• **Your objective**
Everything in the records except the pictures should come back exactly as written.

• **Exercise material**
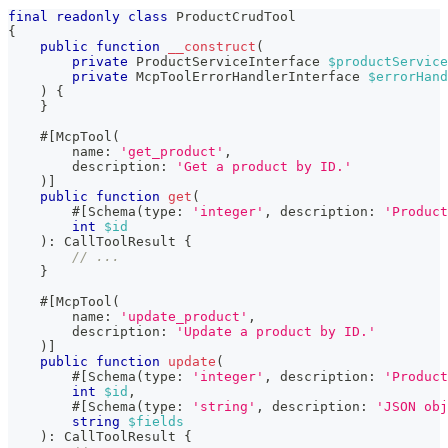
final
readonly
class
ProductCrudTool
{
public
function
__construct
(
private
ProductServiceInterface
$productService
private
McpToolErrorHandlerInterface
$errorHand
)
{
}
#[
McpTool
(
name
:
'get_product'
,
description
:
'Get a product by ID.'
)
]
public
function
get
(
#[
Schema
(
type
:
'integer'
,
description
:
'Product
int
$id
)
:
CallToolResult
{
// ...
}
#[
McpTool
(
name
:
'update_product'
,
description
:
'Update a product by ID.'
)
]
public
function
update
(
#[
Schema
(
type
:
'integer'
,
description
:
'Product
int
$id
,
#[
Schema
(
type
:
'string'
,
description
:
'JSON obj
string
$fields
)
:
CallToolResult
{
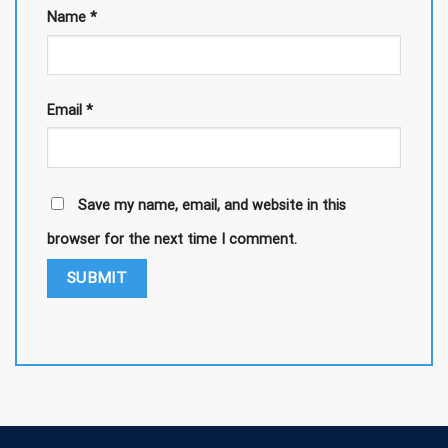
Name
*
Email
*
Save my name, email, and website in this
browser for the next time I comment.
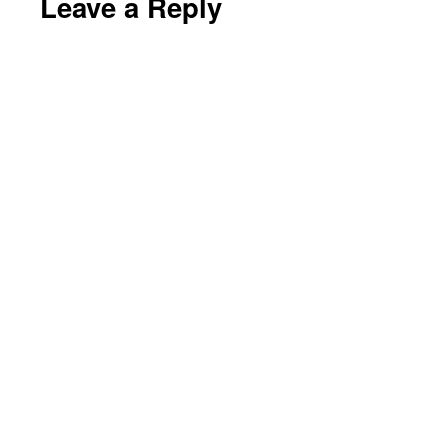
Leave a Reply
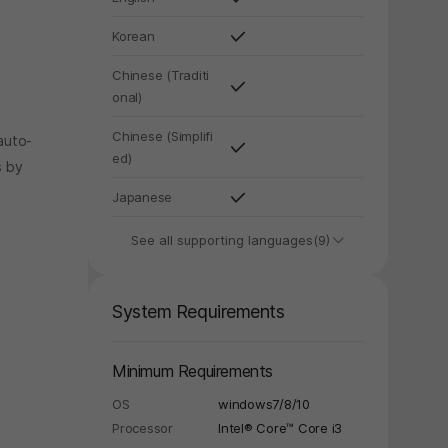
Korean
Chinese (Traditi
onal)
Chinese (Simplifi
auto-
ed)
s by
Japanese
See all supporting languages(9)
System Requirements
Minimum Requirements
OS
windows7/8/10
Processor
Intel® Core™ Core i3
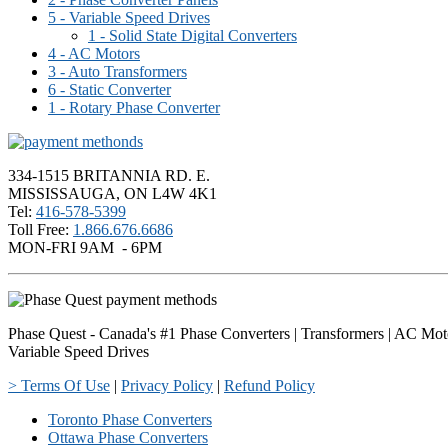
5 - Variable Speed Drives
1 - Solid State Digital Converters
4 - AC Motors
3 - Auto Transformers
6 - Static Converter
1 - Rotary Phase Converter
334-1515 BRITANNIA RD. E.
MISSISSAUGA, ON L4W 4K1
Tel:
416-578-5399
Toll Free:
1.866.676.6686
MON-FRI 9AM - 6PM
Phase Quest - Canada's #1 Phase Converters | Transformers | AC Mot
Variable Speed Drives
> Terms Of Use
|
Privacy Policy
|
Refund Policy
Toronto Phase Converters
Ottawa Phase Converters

• **Problem solution**
final
readonly
class
ProductCrudTool
{
public
function
__construct
(
private
ProductServiceInterface
$productService
private
McpToolErrorHandlerInterface
$errorHand
)
{
}
#[
McpTool
(
name
:
'get_product'
,
description
:
'Get a product by ID.'
)
]
public
function
get
(
#[
Schema
(
type
:
'integer'
,
description
:
'Product
int
$id
)
:
CallToolResult
{
// ...
}
#[
McpTool
(
name
:
'update_product'
,
description
:
'Update a product by ID.'
)
]
public
function
update
(
#[
Schema
(
type
:
'integer'
,
description
:
'Product
int
$id
,
#[
Schema
(
type
:
'string'
,
description
:
'JSON obj
string
$fields
)
:
CallToolResult
{
Name
*
Email
*
Save my name, email, and website in this
browser for the next time I comment.
Leave a Reply
Korean
Chinese (Traditi
onal)
Chinese (Simplifi
auto-
ed)
s by
Japanese
See all supporting languages(9)
System Requirements
Minimum Requirements
OS
windows7/8/10
Processor
Intel® Core™ Core i3
5 - Variable Speed Drives
1 - Solid State Digital Converters
4 - AC Motors
3 - Auto Transformers
6 - Static Converter
1 - Rotary Phase Converter
334-1515 BRITANNIA RD. E.
MISSISSAUGA, ON L4W 4K1
Tel:
416-578-5399
Toll Free:
1.866.676.6686
MON-FRI 9AM - 6PM
Phase Quest - Canada's #1 Phase Converters | Transformers | AC Mot
Variable Speed Drives
> Terms Of Use
|
Privacy Policy
|
Refund Policy
Toronto Phase Converters
Ottawa Phase Converters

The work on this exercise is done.